Maternal preconception anthropometry in four diverse sites prior to nutrition intervention

Abstract Number Theme Presentation Type Cover Approved
0245 Iron, zinc, vitamin A, iodine, vitamin B12, folate, vitamin D, multiple micronutrients Poster Not Approved


Abstract Content


Extremes of maternal anthropometry are associated with adverse pregnancy outcomes, and may influence response to nutritional interventions. Prior to initiating a trial of preconception maternal lipid-based micronutrient supplementation, we examined the prevalence of maternal stunting, underweight (UW), and overweight/obesity (OW/Ob) by country and by age.

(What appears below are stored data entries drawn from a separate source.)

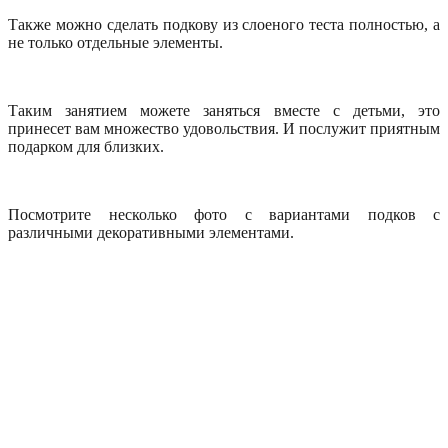
Также можно сделать подкову из слоеного теста полностью, а
не только отдельные элементы.
Таким занятием можете заняться вместе с детьми, это
принесет вам множество удовольствия. И послужит приятным
подарком для близких.
Посмотрите несколько фото с вариантами подков с
различными декоративными элементами.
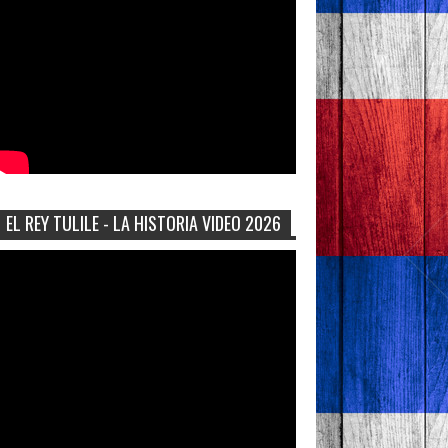
EL REY TULILE - LA HISTORIA VIDEO 2026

At enrollment, anthropometric measures were obtained by trained assessment teams on non-pregnant women aged 15-37 yr in rural areas of Democratic Republic of Congo (1,741), Guatemala (1,695), India (1,823) and Pakistan (2,006). Associations between categorical variables were assessed using a Cochran-Mantel-Haenszel test, controlling for country.


Eighteen percent of women were stunted (height<145 cm), ranging from 3% in DRC to 45% in Guatemala. While 26% of women in DRC had height =160 cm, overall only 12% of women achieved this stature. Overall median maternal BMI was 20.7. Extremes of BMI varied by country with greater than one third of Asian women being UW (BMI<18.5) and half of Guatemalan women being OW/Ob (BMI>25), the only setting in which OW/Ob exceeded UW. BMI was associated with age (p<0.0001). For all countries, adolescents and younger women were more often UW, while older women were more often OW/Ob.


The wide variations in baseline nutritional risk among different countries observed here may have an impact on responses to nutrition supplementation interventions designed to promote fetal growth prior to and during pregnancy.